Scottish Trace Element & Micronutrient Reference Laboratory

Scotland's specialised laboratory for trace elements and vitamins in health and disease

Vitamin B6

Vitamin B6 is a water soluble vitamin. The main circulating forms of vitamin B6 are pyridoxal (PL) and pyridoxal 5’- phosphate (PLP). These two forms are detectable in both plasma and blood cells. The functional form is PLP. It acts as a coenzyme for many enzymes in the body and is involved in metabolism of proteins, carbohydrates, fats and homocysteine and synthesis of several neurotransmitters (e.g. serotonin, epinephrine and norepinephrine) and haem. These enzymes include decarboxylases, aminotransferases and glycogen phosphorylase. Especially diverse are PLP-dependent enzymes involved in amino acid metabolism. Vitamin B6 also influences the immune system and may modulate action of some steroid hormones.


Deficiency and Toxicity
Body stores of vitamin B6 are low (20-30mg), so deficiency can develop fairly quickly when intake is inadequate or losses are excessive.


Specific vitamin B6 deficiency is rare; it usually occurs in combination with other water soluble vitamin deficiencies as a result of malabsorption states, increased losses (e.g. during renal dialysis) and as a result of inadequate nutrition. However, interaction with certain drugs (e.g. isoniazid, penicillamine and hydrocortisone) may induce specific vitamin B6 deficiency.


Deficiency is associated with various symptoms: irritability, depression, confusion, inflammation of the tongue, sores or ulcers of the mouth and epileptiform convulsions. Haematological manifestations may also occur and include a normocytic, microcytic or sideroblastic anaemia. Vitamin B6 deficiency is associated with hyperhomocysteinaemia which is an independent risk factor for cardiovascular disease.


Although no adverse effects have been linked to high dietary intake of vitamin B6, chronic high doses of vitamin B6 supplements have been linked to sensory neuropathy and dermatological lesions.


Assessment of status
Plasma vitamin B6 (PLP) is mainly bound to albumin and so concentrations can fall in the presence of systemic inflammatory response independent of vitamin B6 nutritional status. This is because plasma albumin concentrations fall as part of the systemic inflammatory response and also perhaps due to the redistribution of PLP and increased uptake by tissues. Hypoalbuminemia can also lower plasma PLP concentration independent of its nutritional status.

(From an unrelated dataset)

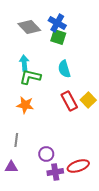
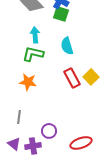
cyan arrow: (24, 63) -> (35, 35), moved
purple triangle: (11, 167) -> (14, 144), turned 40
purple cross: (55, 172) -> (33, 146), moved

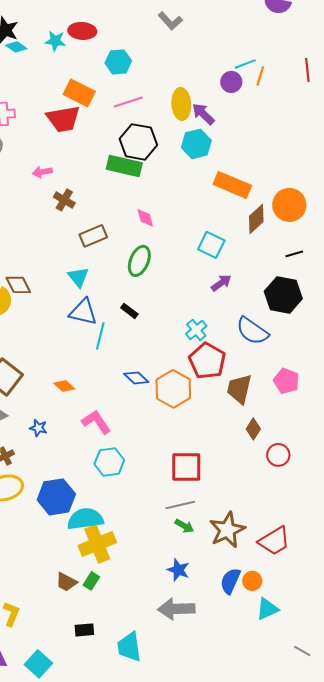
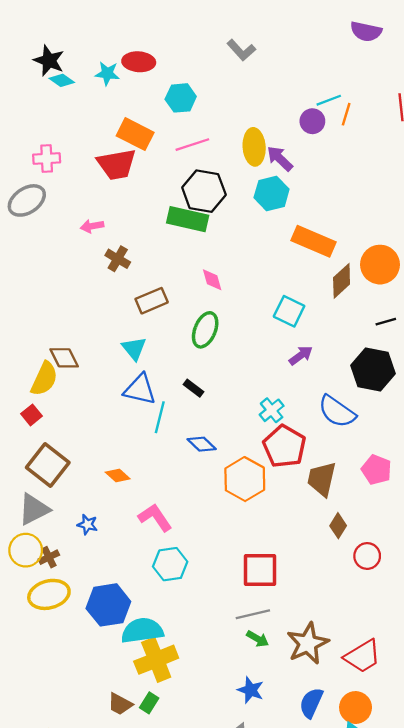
blue diamond: (136, 378) -> (202, 444), moved
orange circle: (252, 581) -> (356, 708), moved, size x1.4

Work done by STEMDRL has shown that the red cell PLP concentration is unaffected by systemic inflammatory response in patients 48 hours after undergoing elective surgery for knee arthroplasty,76 whereas the plasma PLP concentration decreases significantly (~50%; see Table 1). This reduction is dependent on the magnitude of the systemic inflammatory response (see Table 2).28 Red cell PLP also reflects supplementation in patients with critical illness.79 We therefore recommend the measurement of PLP in red cells in patients that have evidence of systemic inflammatory response. Results are expressed as pmoles of PLP per g of haemoglobin.


We routinely only report red cell PLP for assessment of vitamin B6 status. However, if required, plasma PLP, its metabolite pyridoxic acid (PA) and pyridoxal (PL) can be measured to assess vitamin B6 status in patients who are non inflamed and for research studies. Measurement of plasma PLP and PA is particulary useful to aid in the diagnosis of hypophosphatasia, a disorder characterized by low levels of alkaline phosphatase (ALP). Markedly elevated concentrations of plasma PLP with a low plasma concentration of PA and very high PLP:PA ratio are observed in cases of hypophosphatasia.

Recommended Daily Allowance
Adults: 1.3 mg/day but requirements depend on protein intake.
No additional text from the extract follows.